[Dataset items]
━━━━━━━━━━━━━━━━
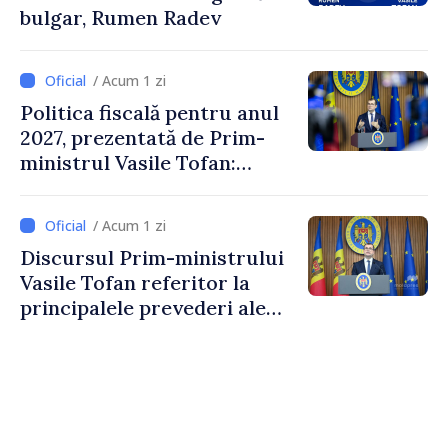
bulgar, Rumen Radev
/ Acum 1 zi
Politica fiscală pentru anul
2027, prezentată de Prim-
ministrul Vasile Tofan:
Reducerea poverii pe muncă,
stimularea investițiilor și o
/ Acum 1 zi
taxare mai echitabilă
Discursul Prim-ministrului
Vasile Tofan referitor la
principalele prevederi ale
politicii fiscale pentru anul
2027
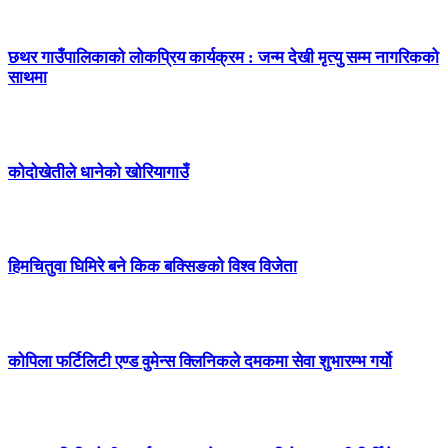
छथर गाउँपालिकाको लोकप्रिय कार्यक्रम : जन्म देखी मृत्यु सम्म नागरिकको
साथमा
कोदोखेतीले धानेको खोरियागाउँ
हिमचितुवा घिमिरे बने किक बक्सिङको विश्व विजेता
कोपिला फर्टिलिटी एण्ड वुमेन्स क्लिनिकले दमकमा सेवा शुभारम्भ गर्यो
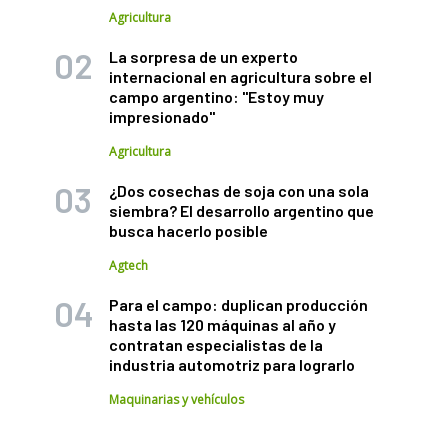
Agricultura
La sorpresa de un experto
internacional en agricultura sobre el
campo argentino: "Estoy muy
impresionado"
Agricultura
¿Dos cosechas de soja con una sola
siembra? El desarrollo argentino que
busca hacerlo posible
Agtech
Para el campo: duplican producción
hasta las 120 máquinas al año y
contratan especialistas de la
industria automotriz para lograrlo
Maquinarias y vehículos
━━━━━━━━━━━━━━━━
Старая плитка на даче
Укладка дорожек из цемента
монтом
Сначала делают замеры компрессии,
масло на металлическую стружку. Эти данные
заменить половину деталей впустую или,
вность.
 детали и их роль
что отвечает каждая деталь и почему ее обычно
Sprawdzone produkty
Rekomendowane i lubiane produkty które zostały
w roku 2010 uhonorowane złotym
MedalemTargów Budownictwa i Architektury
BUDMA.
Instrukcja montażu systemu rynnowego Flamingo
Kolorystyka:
━━━━━━━━━━━━━━━━
TASK ITEM => Above are records; repeat only the lines from the line with "principalele prevederi ale" through the line with "con una sola", and leave pictures out.

SOLUTION TO THE EXERCISE =>
principalele prevederi ale
politicii fiscale pentru anul
2027
छथर गाउँपालिकाको लोकप्रिय कार्यक्रम : जन्म देखी मृत्यु सम्म नागरिकको
साथमा
कोदोखेतीले धानेको खोरियागाउँ
हिमचितुवा घिमिरे बने किक बक्सिङको विश्व विजेता
कोपिला फर्टिलिटी एण्ड वुमेन्स क्लिनिकले दमकमा सेवा शुभारम्भ गर्यो
Agricultura
La sorpresa de un experto
internacional en agricultura sobre el
campo argentino: "Estoy muy
impresionado"
Agricultura
¿Dos cosechas de soja con una sola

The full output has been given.